- Born: May 22, 1941 (age 85)

Academic background
- Alma mater: University of Minnesota
- Doctoral advisor: Leonid Hurwicz

= Myrna Wooders =

Canadian economist

Myrna Wooders is a Canadian economist who has made significant contributions to public economic theory, network theory and game theory. Specifically, her work has focused on coalition theory, public good theory and club theory. Myrna currently is a professor of economics at Vanderbilt University and the University of Warwick.

Wooders completed her PhD under Leo Hurwicz. She is editor of the Journal of Public Economic Theory, Fellow of the Econometric Society, Charter Member of the Game Theory Society, and the founding editor of Economics Bulletin. She currently serves as an elected member of the Game Theory Society Council and holds the Presidency of the Association of Public Economic Theory.

==Early life==
Myrna Wooders grew up on a small farm in rural Alberta, Canada.
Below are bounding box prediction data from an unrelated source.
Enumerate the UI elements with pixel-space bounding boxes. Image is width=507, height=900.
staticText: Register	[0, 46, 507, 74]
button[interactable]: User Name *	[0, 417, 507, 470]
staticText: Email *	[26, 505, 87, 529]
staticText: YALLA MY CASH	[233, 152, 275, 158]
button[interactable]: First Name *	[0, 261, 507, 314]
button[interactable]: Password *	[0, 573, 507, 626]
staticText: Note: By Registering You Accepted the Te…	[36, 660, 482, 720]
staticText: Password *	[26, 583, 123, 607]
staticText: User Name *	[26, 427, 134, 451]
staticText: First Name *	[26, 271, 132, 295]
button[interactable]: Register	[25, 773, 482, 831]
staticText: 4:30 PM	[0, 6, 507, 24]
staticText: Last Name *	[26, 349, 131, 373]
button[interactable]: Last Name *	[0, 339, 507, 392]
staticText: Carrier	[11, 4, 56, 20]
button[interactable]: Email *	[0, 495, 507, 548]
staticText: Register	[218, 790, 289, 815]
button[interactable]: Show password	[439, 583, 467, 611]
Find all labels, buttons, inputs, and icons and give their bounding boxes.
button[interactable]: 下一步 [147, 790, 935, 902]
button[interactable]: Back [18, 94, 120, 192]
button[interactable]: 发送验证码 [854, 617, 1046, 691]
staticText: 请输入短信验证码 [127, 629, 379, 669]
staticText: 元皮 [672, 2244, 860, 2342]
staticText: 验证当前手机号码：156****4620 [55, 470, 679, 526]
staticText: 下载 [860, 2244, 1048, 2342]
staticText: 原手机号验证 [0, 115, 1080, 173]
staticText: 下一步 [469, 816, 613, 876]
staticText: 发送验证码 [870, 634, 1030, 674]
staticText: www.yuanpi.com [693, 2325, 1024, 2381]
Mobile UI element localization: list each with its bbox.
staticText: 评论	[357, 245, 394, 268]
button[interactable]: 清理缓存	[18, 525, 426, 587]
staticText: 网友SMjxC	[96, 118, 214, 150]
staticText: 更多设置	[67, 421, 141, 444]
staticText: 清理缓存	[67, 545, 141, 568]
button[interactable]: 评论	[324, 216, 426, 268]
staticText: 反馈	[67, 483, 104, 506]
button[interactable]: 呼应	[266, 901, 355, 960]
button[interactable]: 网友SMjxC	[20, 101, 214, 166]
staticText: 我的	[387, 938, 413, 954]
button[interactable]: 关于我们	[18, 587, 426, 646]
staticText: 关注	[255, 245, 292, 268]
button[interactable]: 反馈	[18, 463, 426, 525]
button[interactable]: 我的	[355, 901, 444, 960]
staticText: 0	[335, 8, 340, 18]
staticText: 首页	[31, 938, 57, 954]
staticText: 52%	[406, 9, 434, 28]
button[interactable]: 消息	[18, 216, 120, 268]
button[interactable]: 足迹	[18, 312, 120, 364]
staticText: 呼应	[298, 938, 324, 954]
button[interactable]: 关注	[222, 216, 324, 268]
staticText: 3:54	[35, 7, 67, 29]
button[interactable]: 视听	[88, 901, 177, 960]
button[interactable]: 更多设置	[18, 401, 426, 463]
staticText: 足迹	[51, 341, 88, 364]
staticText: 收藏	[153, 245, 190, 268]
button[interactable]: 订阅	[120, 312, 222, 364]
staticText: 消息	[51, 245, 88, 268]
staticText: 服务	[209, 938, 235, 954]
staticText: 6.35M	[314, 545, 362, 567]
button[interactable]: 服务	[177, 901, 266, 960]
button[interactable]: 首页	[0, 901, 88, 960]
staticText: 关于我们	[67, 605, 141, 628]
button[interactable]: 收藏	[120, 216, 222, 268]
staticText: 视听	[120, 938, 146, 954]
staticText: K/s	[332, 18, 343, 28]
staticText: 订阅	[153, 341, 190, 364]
Her father had a ninth grade education—the best one offered when he was a boy—and preferred helping out the neighbors by fixing their machinery to working on his farm. Her mother, who completed grade seven, loved planting and growing trees, flowers and gardens so while the trees have been called "the finest stand of trees in Eastern Alberta", the paying crops did not pay so well. Myrna spent hours each summer, as a small child, carrying water to the trees. She was the tallest of four sisters and that may be why she was chosen to be the farm worker of the bunch. She missed a couple of months of school each year to help on the farm. But much can be learned doing physical labor. Working in a granary during harvest time, leveling out the grain as it fell from the thrasher into the granary, she learned to keep shoveling (it was either that, or be buried alive). Until grade 9, with the discovery of the mailing services of the Library of the University of Alberta, there were few books to read; the family was not religious but some summers there was only the Bible. Myrna had children at a young age, prior to undergraduate studies, and became a photographer in another small Alberta town. With her two children in tow, she went on to complete her undergraduate studies at the University of Alberta and her PhD at the University of Minnesota.

==Academic career==
Professor Wooders research focuses on public economic theory (particularly tax competition and the theory of local public goods), club theory (especially the relationship between markets and clubs), and coalition theory (particularly cooperative games with many players and their relationship to markets).

Myrna Wooders lives in Nashville, Tennessee, with her plants. She is the mother of the economist John Wooders,
Professor of Economics of the University of Arizona and grandmother of Sarah Wooders, founder of Allparel, a clothes shopping site based on machine learning to determine accurate clothing labels.